This
Tax Alert summarizes a recent ruling [1] of Gujarat High Court (HC).
The issue involved was whether Integrated Goods and Services Tax (IGST) can be
separately levied and collected from Indian importer on ocean freight paid by
the foreign exporter to a foreign shipping line, where Customs duty together
with IGST has been already discharged on the value of imported goods.
According
to the petitioner, tax liability has been casted on the importer who is neither
a supplier nor recipient.
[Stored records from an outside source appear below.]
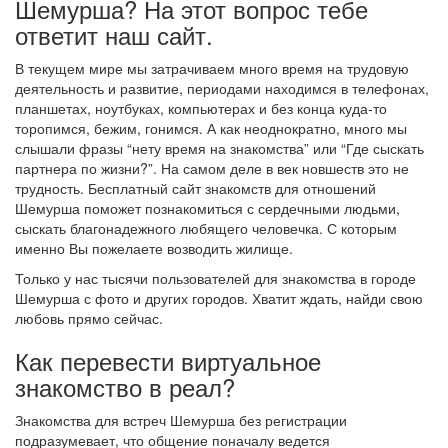
Шемурша? На этот вопрос тебе
ответит наш сайт.
В текущем мире мы затрачиваем много время на трудовую
деятельность и развитие, периодами находимся в телефонах,
планшетах, ноутбуках, компьютерах и без конца куда-то
торопимся, бежим, гонимся. А как неоднократно, много мы
слышали фразы “нету время на знакомства” или “Где сыскать
партнера по жизни?”. На самом деле в век новшеств это не
трудность. Бесплатный сайт знакомств для отношений
Шемурша поможет познакомиться с сердечными людьми,
сыскать благонадежного любящего человечка. С которым
именно Вы пожелаете возводить жилище.
Только у нас тысячи пользователей для знакомства в городе
Шемурша с фото и других городов. Хватит ждать, найди свою
любовь прямо сейчас.
Как перевести виртуальное
знакомство в реал?
Знакомства для встреч Шемурша без регистрации
подразумевает, что общение поначалу ведется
Therefore, the Notification specifying payment under
reverse charge is ultra-vires.
Revenue
contended that importer is a beneficiary on whose behalf transportation service
is being availed by foreign exporter from shipping line located outside India.
Thus, tax can be collected from end-beneficiary or recipient of such services.
HC
observed that importer has neither availed transportation service nor he is
liable to pay consideration. Thus, it cannot be required to pay tax on some
supposed theory stating that he is directly or indirectly recipient of service.
Basis
above, division bench of the HC held that the Rate Notification and Entry No.
10 of Notification relating to Reverse charge are ultra vires the IGST Act as
they lack legislative competency.
Gujarat
High Court’s ruling seems to put an end to a long-drawn litigation on
taxability of ocean freight on the importer in case of CIF imports. The
department may however, take the matter to the Supreme Court.
As per
the settled principle, the decision of High court, unless overruled or in
absence of any contrary rulings, shall have binding effect across jurisdictions
in India.
The
judgement provides significant relief to the industry, particularly in cases
where taxpayers are not able to claim full ITC of tax paid under RCM. On the
flip side, department may dispute the eligibility per se of input tax credit in
light of the judgement. One will need to evaluate the relevant provisions in
this regard.
It
will be pertinent to analyse the cases which can be covered under section 7(5)(c)
of IGST Act basis this Court’s observation suggesting that supply in taxable
territory is not akin to place of supply being in India.
Reading down the provisions
prescribing levy in respect of CIF contracts may put the shipping lines
registered in India at disadvantageous position from business perspective.